Tel Aviv: Israeli Defence Minister Benny Gantz has instructed the army to prepare for any possible escalation with Lebanon hours after the Jewish state rejected Beirut’s amendments to a US-brokered proposal for demarcating a maritime border.
“In light of the developments in the maritime border negotiations with Lebanon, Gantz instructed the defence establishment to prepare for any scenario in which tensions increase in the northern arena, including defensive and offensive readiness,” Xinhua news agency quoted the Minister’s office as saying in a statement.
The instruction was made following a situational assessment with Israel’s security chiefs, his office noted, adding the security cabinet held a meeting to discuss the US-mediated proposal Israel received last week.
US energy envoy Amos Hochstein sent Israel and Lebanon a draft of an agreement on a maritime line between the two countries.
The dispute concerns an area of some 860 square km of the Mediterranean Sea.
Earlier on Thursday, a senior official with Israeli Prime Minister Yair Lapid told Xinhua that the latter was “updated on the details of the new substantial changes that Lebanon is seeking to make in the agreement, and ordered the (Israeli) negotiating team to reject them”.

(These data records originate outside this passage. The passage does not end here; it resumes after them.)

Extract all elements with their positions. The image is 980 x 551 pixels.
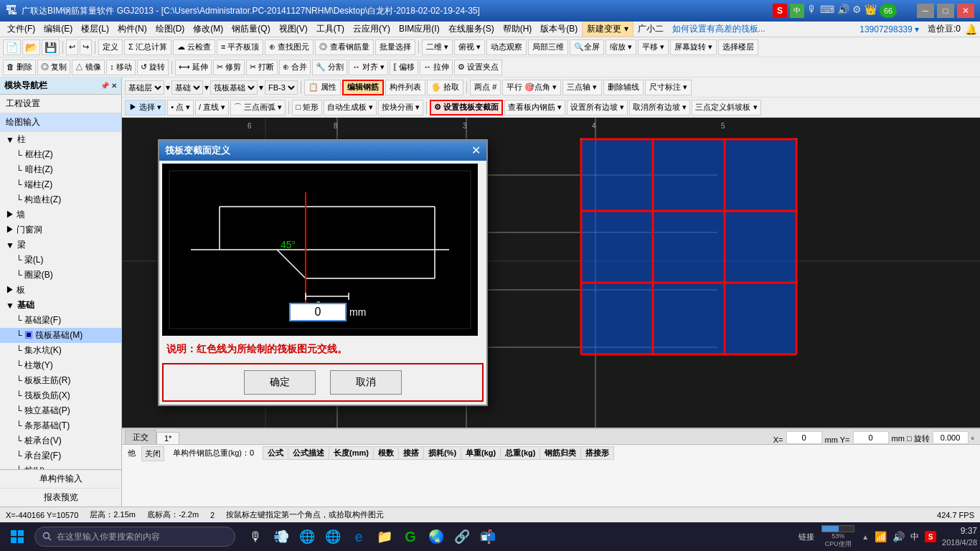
clock[interactable]: 9:37 2018/4/28: [942, 526, 977, 547]
taskbar-app2-btn[interactable]: 🌏: [425, 525, 448, 548]
tree-item-ring-beam[interactable]: └ 圈梁(B): [0, 268, 121, 283]
find-elem-btn[interactable]: ⊕ 查找图元: [265, 39, 314, 55]
tree-item-slab[interactable]: ▶ 板: [0, 283, 121, 298]
2d-btn[interactable]: 二维 ▾: [422, 39, 453, 55]
id-select[interactable]: FB-3: [265, 80, 298, 95]
tab-ortho[interactable]: 正交: [125, 430, 156, 444]
floor-select[interactable]: 基础层: [125, 80, 164, 95]
align-btn[interactable]: ↔ 对齐 ▾: [349, 60, 388, 75]
del-aux-btn[interactable]: 删除辅线: [603, 80, 644, 95]
sidebar-section-draw[interactable]: 绘图输入: [0, 113, 121, 132]
menu-component[interactable]: 构件(N): [113, 22, 151, 37]
menu-view[interactable]: 视图(V): [275, 22, 312, 37]
rect-btn[interactable]: □ 矩形: [292, 100, 322, 116]
delete-btn[interactable]: 🗑 删除: [3, 60, 36, 75]
property-btn[interactable]: 📋 属性: [304, 80, 341, 95]
menu-tools[interactable]: 工具(T): [312, 22, 349, 37]
offset-btn[interactable]: ⟦ 偏移: [390, 60, 418, 75]
start-button[interactable]: [3, 524, 32, 550]
move-btn[interactable]: ↕ 移动: [106, 60, 136, 75]
three-axis-btn[interactable]: 三点轴 ▾: [562, 80, 601, 95]
taskbar-app4-btn[interactable]: 📬: [476, 525, 499, 548]
menu-modify[interactable]: 修改(M): [189, 22, 227, 37]
open-btn[interactable]: 📂: [22, 39, 40, 55]
two-point-btn[interactable]: 两点 #: [470, 80, 501, 95]
local-3d-btn[interactable]: 局部三维: [528, 39, 568, 55]
level-top-btn[interactable]: ≡ 平齐板顶: [217, 39, 263, 55]
tree-item-frame-col[interactable]: └ 框柱(Z): [0, 147, 121, 162]
rotate-input[interactable]: [933, 431, 969, 444]
tree-item-wall[interactable]: ▶ 墙: [0, 207, 121, 222]
line-btn[interactable]: / 直线 ▾: [195, 100, 229, 116]
menu-version[interactable]: 版本号(B): [536, 22, 582, 37]
component-select[interactable]: 筏板基础: [210, 80, 258, 95]
tree-item-strip[interactable]: └ 条形基础(T): [0, 418, 121, 433]
arc-btn[interactable]: ⌒ 三点画弧 ▾: [230, 100, 286, 116]
cancel-all-slope-btn[interactable]: 取消所有边坡 ▾: [629, 100, 690, 116]
tree-item-neg-rebar[interactable]: └ 筏板负筋(X): [0, 388, 121, 403]
tree-item-column[interactable]: ▼ 柱: [0, 132, 121, 147]
stretch-btn[interactable]: ↔ 拉伸: [420, 60, 453, 75]
bottom-close-btn[interactable]: 关闭: [141, 446, 164, 461]
trim-btn[interactable]: ✂ 修剪: [213, 60, 245, 75]
dynamic-view-btn[interactable]: 动态观察: [486, 39, 527, 55]
rotate-btn[interactable]: ↺ 旋转: [137, 60, 169, 75]
menu-file[interactable]: 文件(F): [3, 22, 39, 37]
menu-assistant[interactable]: 广小二: [633, 22, 668, 37]
taskbar-folder-btn[interactable]: 📁: [373, 525, 396, 548]
taskbar-app3-btn[interactable]: 🔗: [451, 525, 473, 548]
dim-mark-btn[interactable]: 尺寸标注 ▾: [645, 80, 692, 95]
zoom-btn[interactable]: 缩放 ▾: [606, 39, 636, 55]
view-rebar-btn[interactable]: ◎ 查看钢筋量: [315, 39, 373, 55]
extend-btn[interactable]: ⟷ 延伸: [175, 60, 212, 75]
tree-item-foundation[interactable]: ▼ 基础: [0, 298, 121, 313]
merge-btn[interactable]: ⊕ 合并: [279, 60, 311, 75]
minimize-button[interactable]: ─: [917, 4, 934, 18]
y-input[interactable]: [853, 431, 889, 444]
dialog-confirm-btn[interactable]: 确定: [244, 370, 316, 395]
select-tool-btn[interactable]: ▶ 选择 ▾: [125, 100, 166, 116]
set-raft-section-btn[interactable]: ⚙ 设置筏板变截面: [430, 100, 503, 116]
tree-item-found-beam[interactable]: └ 基础梁(F): [0, 313, 121, 328]
single-component-input[interactable]: 单构件输入: [0, 470, 121, 489]
maximize-button[interactable]: □: [937, 4, 954, 18]
tree-item-isolated[interactable]: └ 独立基础(P): [0, 403, 121, 418]
redo-btn[interactable]: ↪: [80, 39, 92, 55]
block-draw-btn[interactable]: 按块分画 ▾: [378, 100, 423, 116]
tree-item-struct-col[interactable]: └ 构造柱(Z): [0, 192, 121, 207]
bottom-other-label[interactable]: 他: [125, 446, 138, 460]
taskbar-search[interactable]: 在这里输入你要搜索的内容: [34, 527, 235, 547]
sidebar-section-settings[interactable]: 工程设置: [0, 95, 121, 113]
nav-panel-icons[interactable]: 📌 ✕: [100, 82, 117, 90]
new-btn[interactable]: 📄: [3, 39, 21, 55]
pan-btn[interactable]: 平移 ▾: [638, 39, 669, 55]
report-preview[interactable]: 报表预览: [0, 489, 121, 507]
taskbar-app1-btn[interactable]: G: [399, 525, 422, 548]
cad-canvas-area[interactable]: 6 8 3 4 5: [122, 118, 980, 428]
cloud-check-btn[interactable]: ☁ 云检查: [173, 39, 215, 55]
tree-item-pile-cap[interactable]: └ 桩承台(V): [0, 433, 121, 448]
component-list-btn[interactable]: 构件列表: [385, 80, 425, 95]
tree-item-column-pier[interactable]: └ 柱墩(Y): [0, 358, 121, 373]
dialog-close-btn[interactable]: ✕: [471, 145, 481, 156]
select-floor-btn[interactable]: 选择楼层: [718, 39, 758, 55]
view-slab-rebar-btn[interactable]: 查看板内钢筋 ▾: [504, 100, 565, 116]
menu-online[interactable]: 在线服务(S): [444, 22, 499, 37]
edit-rebar-btn[interactable]: 编辑钢筋: [342, 80, 384, 95]
taskbar-ie3-btn[interactable]: e: [347, 525, 370, 548]
tree-item-cap-beam[interactable]: └ 承台梁(F): [0, 448, 121, 463]
menu-bim[interactable]: BIM应用(I): [395, 22, 444, 37]
copy-btn[interactable]: ◎ 复制: [37, 60, 70, 75]
menu-draw[interactable]: 绘图(D): [151, 22, 189, 37]
x-input[interactable]: [786, 431, 822, 444]
split-btn[interactable]: 🔧 分割: [312, 60, 347, 75]
tree-item-beam[interactable]: ▼ 梁: [0, 237, 121, 253]
menu-new-change[interactable]: 新建变更 ▾: [582, 22, 633, 37]
undo-btn[interactable]: ↩: [66, 39, 78, 55]
save-btn[interactable]: 💾: [42, 39, 60, 55]
tray-arrow[interactable]: ▲: [862, 533, 869, 541]
taskbar-ie2-btn[interactable]: 🌐: [321, 525, 344, 548]
taskbar-fan-btn[interactable]: 💨: [270, 525, 293, 548]
taskbar-ie-btn[interactable]: 🌐: [296, 525, 319, 548]
menu-help[interactable]: 帮助(H): [499, 22, 537, 37]
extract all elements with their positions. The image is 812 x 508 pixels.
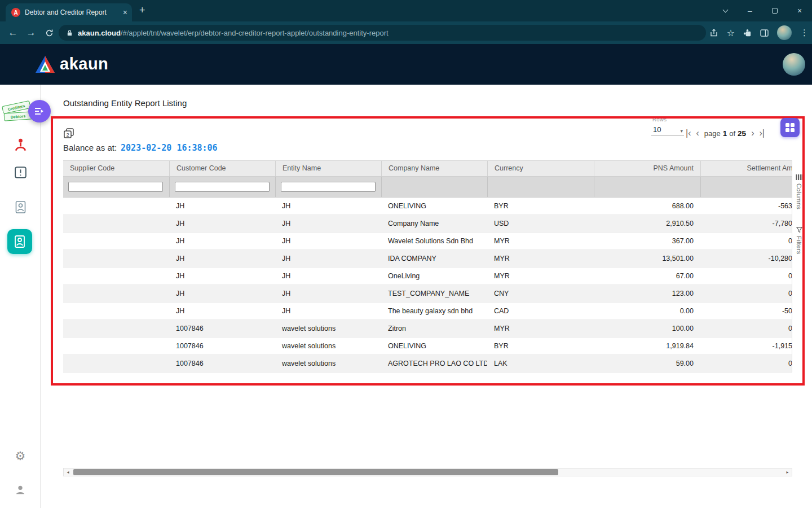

The official added the Prime Minister will not compromise Israel’s security and economic interests “even if it means that there will be no agreement soon”.
Following Israel’s rejection, Lebanon’s leading negotiator Elias Bou Saab said the US-mediated deal is at a “make or break” point.
Bou Saab, also Lebanon’s Deputy Parliament Speaker, said that he has contacted Hochstein to remove the emerging obstacles to the deal.
According to local media reports, a major point of dispute between Israel and Lebanon was Lapid’s announcement that Israel will receive some of the revenues from Lebanese extraction in the Qana field, located partially in the disputed area.
Lebanese authorities are trying to end a dispute with Israel over maritime borders, which has escalated after Israel on June 5 sent a vessel to the Karish field, which Israel claims is within its economic zone, while Lebanon claims in disputed waters.